In 2006, Law appeared on Dragons’ Den in an effort to secure £100,000 for 10 per cent of the business. The designer, who had overcome cystic fibrosis, had already sold 20,000 units of the ride-on suitcase he had designed in his second year at university.

At first the Dragons warmed to Law and his “cute product”, as Deborah Meaden called it. “The pitch had gone pretty much perfectly, and I had towed a fully-grown adult around the studio on a Trunki, proving it was strong enough to do that,” recalls Law. But not strong enough for another Dragon Theo Paphitis, who was tugging hard at the strap.

“It was the hardest I’d ever seen anyone tug at the strap,” Law wrote in his memoir, 65 Roses and a Trunki. “He wore his constipation face as he pulled harder. Why was he pulling so hard?”

Eventually, the inevitable occurred and the strap snapped. And the Dragons rounded on Law. “You shouldn’t have come here with problems without identifying them or sorting them out first,” Paphitis exploded. “It drives me mad that we actually waste our time with these things.”

But what had seemed like the pitch from hell had a silver lining. “In hindsight, it couldn’t have worked out any better,” says Law. “It got everyone shouting at the telly.

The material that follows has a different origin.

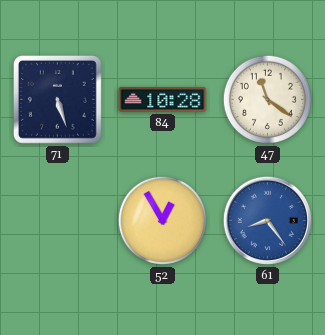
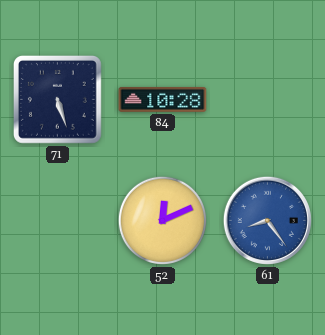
47: 11:21 -> none
52: 12:55 -> 12:11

Trunki went from an unknown brand to being talked about at coffee machines and water fountains around the country the following day.”

That actually helped the company grow and in 2013 BGF invested in the business. Law eventually sold to ecommerce brand Heroes Technology in February last year, reportedly for more than £12m.

And the Dragons even made up with Law, who now runs a marketing agency, Aphelion, with his brother helping brands sell on Amazon. He has also started Zeepy, aimed at getting toddlers and young children to sleep better.

Now 46, Law is sanguine about the Dragons’ Den experience, offering consolation to anyone who has seen a pitch fail. “It had been a journey of manufacturers who didn’t get it, retailers who didn’t get it and investors who didn’t get it, but my target market got it, even my mum got it. So often the people with their hands on some purse strings are not really the people who are ever going to get it.”

Law has some advice on pitching: “You’ve got to come across as passionate about your product, otherwise people will see through you. In this world of slick decks and presentations, showing humility and vulnerability helps to win people over. I found through the whole Dragons’ Den thing that people really rallied behind me because I was the underdog.”

Nevertheless, he admits he found pitching nerve-wracking. “I started public speaking and trying to put myself through the mill, to be able to talk confidently in front of larger audiences. You may resist wanting to do these things, but you’ve got to see it as a weakness and face into it because pitching is so crucial. Not just to business, but pretty much everything.”